How to use: Instead of throwing the white rind away, when cutting up your watermelon, leave some of the white rind attached. If you find the rind bitter, adding a natural sweetener or spices like ginger will help balance the flavor.
BANANA: How does the thought of adding banana peel to your next green smoothie make you feel? It should actually make you feel great, as it’s known to increase your serotonin levels (those feel good vibes). The peel is also packed with potassium, soluble fiber (which makes you feel full) and insoluble fiber (which keeps your body regular).
How to use: Try adding a small piece of peel into your next smoothie! Waiting till the fruit is more ripe will yield a thinner, tastier skin.
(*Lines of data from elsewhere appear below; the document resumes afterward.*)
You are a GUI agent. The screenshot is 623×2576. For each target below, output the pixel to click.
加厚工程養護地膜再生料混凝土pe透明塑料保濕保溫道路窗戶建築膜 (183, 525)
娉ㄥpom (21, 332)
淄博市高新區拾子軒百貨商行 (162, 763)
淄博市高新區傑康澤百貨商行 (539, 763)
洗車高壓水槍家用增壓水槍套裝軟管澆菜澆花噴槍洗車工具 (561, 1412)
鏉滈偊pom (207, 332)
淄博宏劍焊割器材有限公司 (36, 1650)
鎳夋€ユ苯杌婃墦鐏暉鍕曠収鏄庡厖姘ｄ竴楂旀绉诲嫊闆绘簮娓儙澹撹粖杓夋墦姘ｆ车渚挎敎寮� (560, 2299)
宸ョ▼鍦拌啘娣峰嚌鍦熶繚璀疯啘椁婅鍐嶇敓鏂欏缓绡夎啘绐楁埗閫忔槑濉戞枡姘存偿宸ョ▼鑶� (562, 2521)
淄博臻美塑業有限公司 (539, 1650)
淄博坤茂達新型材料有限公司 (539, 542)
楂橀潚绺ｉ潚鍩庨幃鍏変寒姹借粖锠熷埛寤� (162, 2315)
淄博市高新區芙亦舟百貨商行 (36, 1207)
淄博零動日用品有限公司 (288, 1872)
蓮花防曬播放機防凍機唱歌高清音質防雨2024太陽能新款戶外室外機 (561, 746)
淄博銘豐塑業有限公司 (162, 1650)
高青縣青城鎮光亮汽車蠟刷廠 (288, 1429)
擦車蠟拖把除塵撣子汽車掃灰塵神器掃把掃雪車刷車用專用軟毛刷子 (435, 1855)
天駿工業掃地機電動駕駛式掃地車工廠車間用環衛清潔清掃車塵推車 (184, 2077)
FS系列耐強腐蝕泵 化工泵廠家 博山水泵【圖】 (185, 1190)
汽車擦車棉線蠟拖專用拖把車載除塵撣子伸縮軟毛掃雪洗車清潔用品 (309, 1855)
STONE FRUIT: Peaches, plums, nectarines…we can’t get enough! Especially because the peel is packed with vitamin C, known for reducing wrinkles, improving skin texture and helping to fight skin damage caused by the sun and pollution. Stone fruit’s peel also provides you with insoluble fiber helping to prevent constipation.
How to use: Next time you’re blending stone fruit, remove the pit, but leave the peel!
PEARS: The peel provides about half of the pear’s total dietary fiber, as well as, its antioxidant and anti-inflammatory phytonutrients. Quercetin is another antioxidant found in the skin of pears. It’s beneficial for cancer prevention and can help reduce blood pressure.
How to use: We suggest removing the core and seeds prior to blending, but leave the peel! Just an FYI – while the peel is nutrient packed, it may make your smoothie slightly gritty.